The impact on society of the two interpretations of the Right to Environment will be dramatically different. The first interpretation does not challenge the present order of resource management, which is dominated by state agencies and the private sector and leaves out community institutions from any meaningful role. But it does allow for an explosive increase in public interest litigation, even though conflict resolution must take place in courts that are overloaded and, as Justice Bhagwati pointed out in one of his judgements, that find it difficult to comprehend the technical intricacies at stake. Litigants in these courts face powerful opponents and must raise substantial resources of time and finance to present their case. A solution proposed by environmental lawyer Rajeev Dhavan is to build powerful institutions that would take up environmental litigation as this would relatively equalise the strength and resources of the petitioner and the respondent. There can be no doubt that such institutions need to be built as urgently as possible in India.

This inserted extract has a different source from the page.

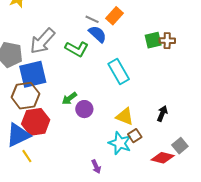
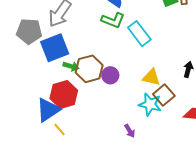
green L-shape: (77, 49) -> (113, 20), moved
brown hexagon: (25, 96) -> (89, 69), moved
green arrow: (69, 98) -> (71, 66), moved, turned -119
brown square: (135, 136) -> (164, 95), size x1.5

The second interpretation of the Right to Environment, on the other hand, pushes conflict resolution down to the level of local communities and local authorities. This would result in such conflicts emerging not in courts of law, but mohalla councils and gram sabhas, depending on the institutional forms created to manage the environment.

Both interpretations of the Right to Environment are valid, but they unleash widely different societal processes. The first interpretation is very similar to what has happened in USA, where powerful institutions such as the Natural Resources Defence Council and the Environment Defence Fund were established because of the growth in environmental concerns and public interest litigation becoming a key strategy for resolving ecological conflicts. An American expert on conflict resolution told a recent meeting in Rome that each of the USA's 140 forest working plans has been appealed against. The second interpretation would be more along the lines of what exists in several European countries, where public interest litigation is not the key technique for conflict resolution. While most environmental laws in Europe have led to the setting of standards being more and more centralised, their implementation has been left to local authorities and local democratic institutions. Environmental campaigns, therefore have aimed at local agencies to effect changes in environmental behaviour.

It is time developing countries began thinking about the legal framework in which they want their environmental conflicts to be resolved for there are serious choices to be made.